There are different types of the Ketogenic Diet, such as:

  • Standard Ketogenic Diet (SKD): This type of diet is very low carb, moderate protein, and high-fat. It contains 75% fat, 20% protein, and 5% carbs.
  • Cyclical Ketogenic Diet (CKD): This type of diet has periods of higher-carb refeeds, such as five ketogenic days followed by two high-carb days.
  • Targeted Ketogenic Diet (TKD): This type of diet lets you add carbohydrates around your workouts.
  • High-protein Ketogenic Diet (HKD): This type of diet is similar to SKD. The percentage of fat is lowered, and protein is increased. The ratio is 60% fat, 35% protein, and 5% carbs.
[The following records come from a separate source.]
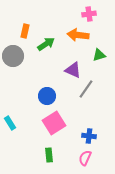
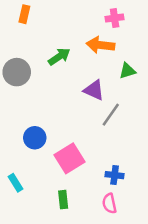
orange rectangle: (25, 31) -> (24, 14), moved
blue circle: (47, 96) -> (35, 138), moved
cyan rectangle: (10, 123) -> (15, 183), moved
pink semicircle: (85, 158) -> (109, 203), turned -35

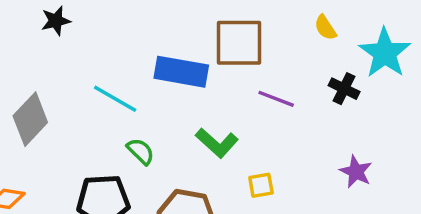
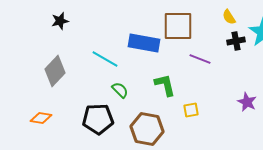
black star: (56, 21) -> (60, 21), moved
black cross: (344, 89) -> (236, 41), moved, turned -36
green L-shape: (217, 143) -> (165, 85), turned -145

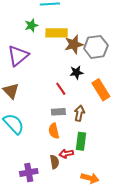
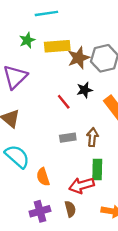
red line: (61, 89) -> (64, 102), moved
orange semicircle: (54, 131) -> (43, 177), moved
red arrow: (66, 154) -> (82, 185), size x1.5
brown semicircle: (55, 162) -> (70, 209), moved

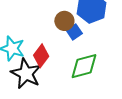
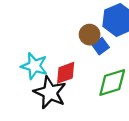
red diamond: (41, 56) -> (66, 73), turned 35

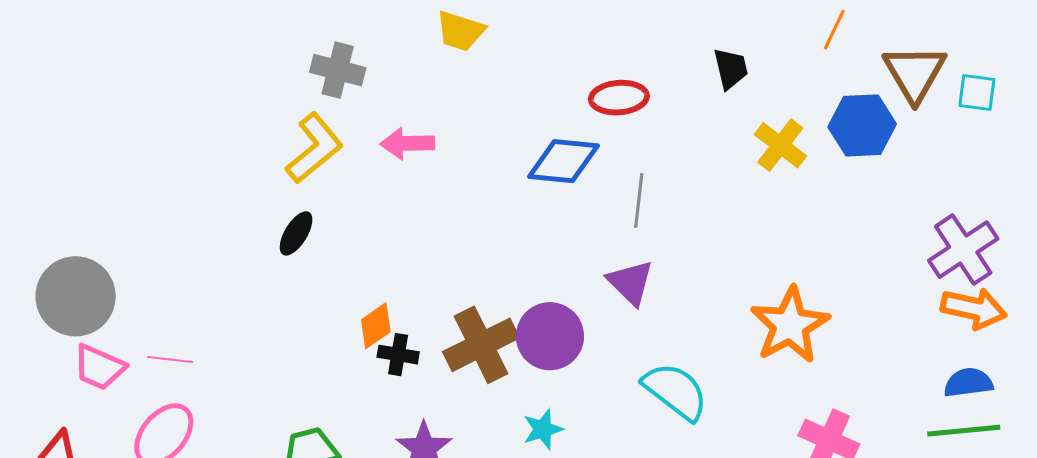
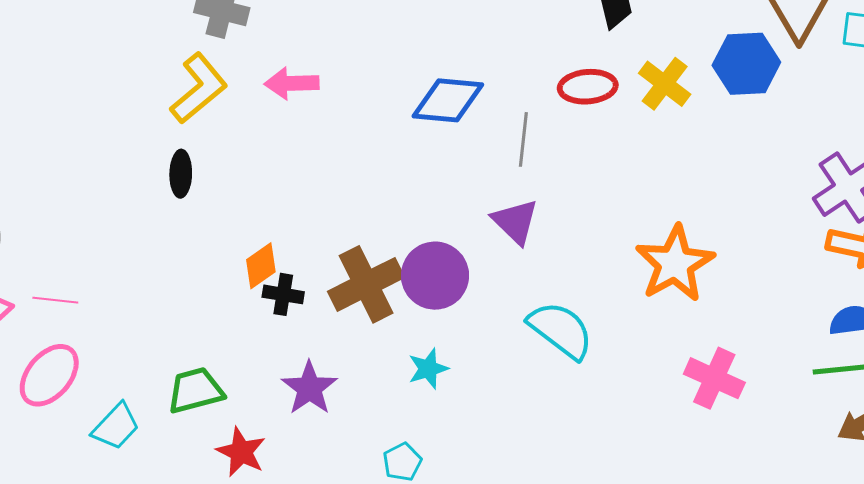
red ellipse: (619, 98) -> (588, 87), moved
black ellipse: (296, 233) -> (181, 174), turned -30

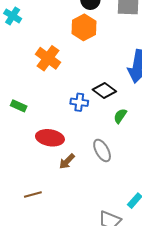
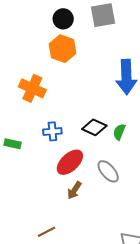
black diamond: (104, 90) -> (94, 127), moved
blue cross: (79, 102) -> (52, 131), moved
red ellipse: (50, 138) -> (70, 162), moved, turned -40

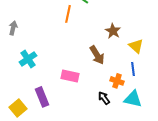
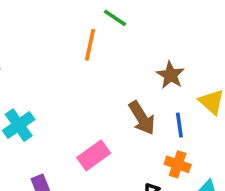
blue line: (133, 69) -> (179, 125), moved
pink rectangle: (70, 76) -> (94, 155), turned -48

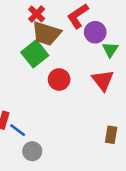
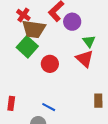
green triangle: (110, 50) -> (89, 41), moved
blue line: (18, 130) -> (49, 107), moved

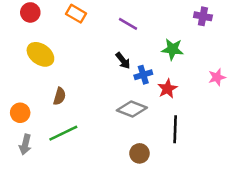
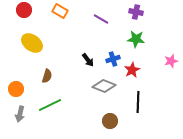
purple cross: (203, 16) -> (136, 12), moved
black arrow: (123, 61) -> (88, 60), moved

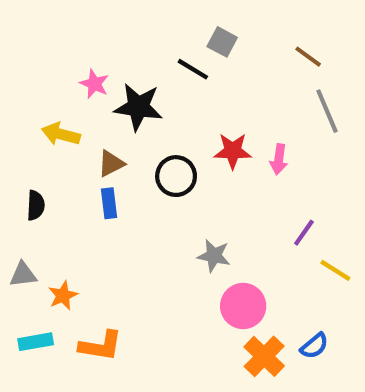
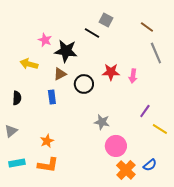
brown triangle: (111, 163) -> (60, 74), moved
gray triangle: (23, 275) -> (11, 131), turned -32
orange star: (63, 296) -> (47, 141), moved

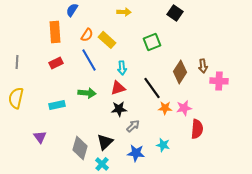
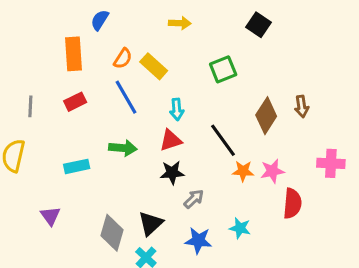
gray line: (17, 62) -> (30, 106), moved
pink cross: (219, 81) -> (331, 163), moved

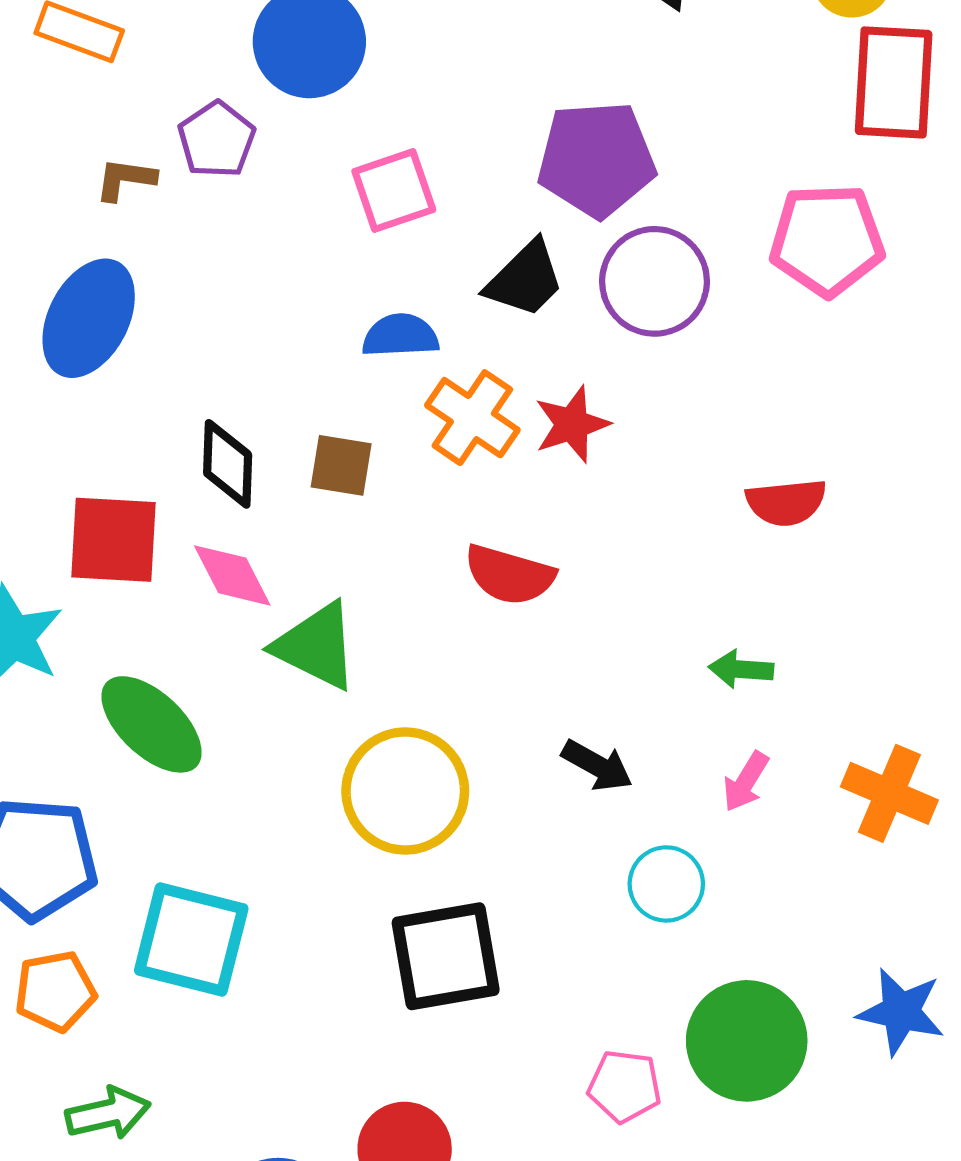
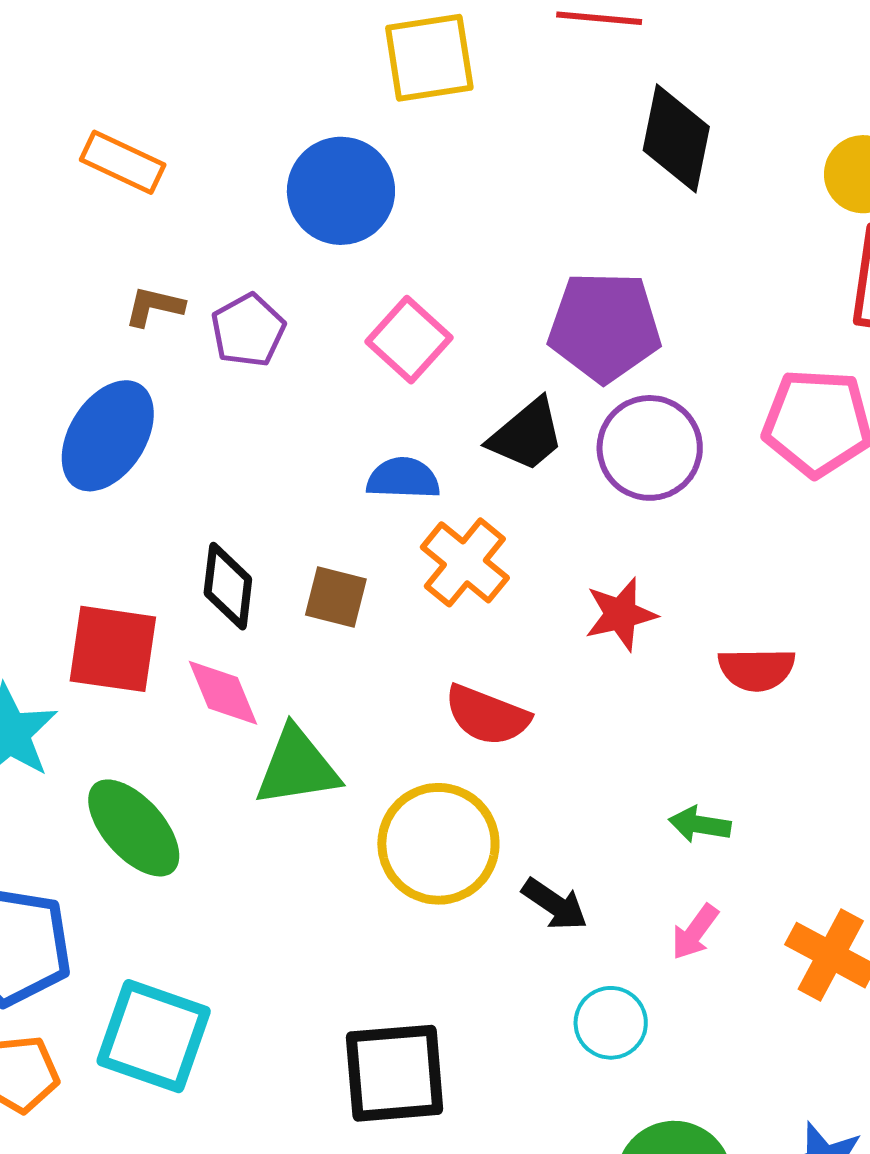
purple pentagon: (217, 140) -> (248, 330), moved
pink square: (394, 191) -> (409, 340), turned -34
red star: (572, 424) -> (621, 614), moved
green triangle: (316, 646) -> (297, 767), turned -40
yellow circle: (405, 791) -> (438, 844), moved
Only the standard and high-protein Ketogenic Diets have been studied extensively. Cyclical or targeted Ketogenic Diets are more advanced methods, and primarily used by bodybuilders or athletes.

What to Eat

The Keto Diet food list has a lot of variety. Here are some healthy foods to eat when on a Ketogenic Diet:


Healthy fats are the keystone of the Ketogenic Diet. To maintain the state of ketosis, you must eat a lot of fat, around 70% of your calories. Fat is satisfying, and it tastes good, therefore you can eat lots of satisfying and delicious foods. However, make sure you consume the right types of fats, such as:

  • Butter or ghee
  • Avocados
  • Macadamia nuts
  • Coconut oil, olive oil, or avocado oil
  • Nuts, seeds, or nut butter
  • Fatty fish


Adequate protein is significant when on the Ketogenic Diet. Too much of protein in relation to fat can cause the body to break down protein for fuel, decreasing or stopping ketosis.

  • Beef
  • Poultry
  • Pork
  • Fish
  • Eggs


Eat low-carb and non-starchy vegetables, especially leafy greens. Avoid fruits as they have a high sugar content. The best fruits to eat are berries.

  • Kale
  • Spinach
  • Lettuce
  • Brussels sprouts
  • Broccoli
  • Bell peppers
  • Cucumber
  • Tomato
  • Cabbage
  • Cauliflower
  • Strawberries
  • Blueberries
  • Cherries
  • Mulberries
  • Raspberries

Everything Else:

  • Yellow mustard
  • High-fat salad dressings with low or no added sugars
  • Cumin
  • Lemon or lime juices
  • Cinnamon
  • Salt and pepper
  • Cottage and Cream cheese

What to Avoid

Excess Sugar Foods:

Avoid all foods with excess sugar. These foods include:

  • Soda
  • Fruit juice
  • Smoothies
  • Cake
  • Chocolate
  • Ice cream
  • Candy

Grains, Starches, and Beans:

Avoid grains, starches and beans. These include:

  • Wheat based products
  • Rice
  • Pasta
  • Cereals
  • Peas
  • Kidney beans
  • Lentils
  • Chickpeas

Fruits, Root vegetables and tubers:

Avoid all fruits as they’re extremely high in sugar, except for some berries. Also avoid root vegetables. These include:

  • Potatoes
  • Sweet Potatoes
  • Carrots
  • Beets

Other than the foods mentioned, also avoid foods with unhealthy trans fats, processed snacks and alcohol.

The Keto Diet. When fat doesn’t make you fat!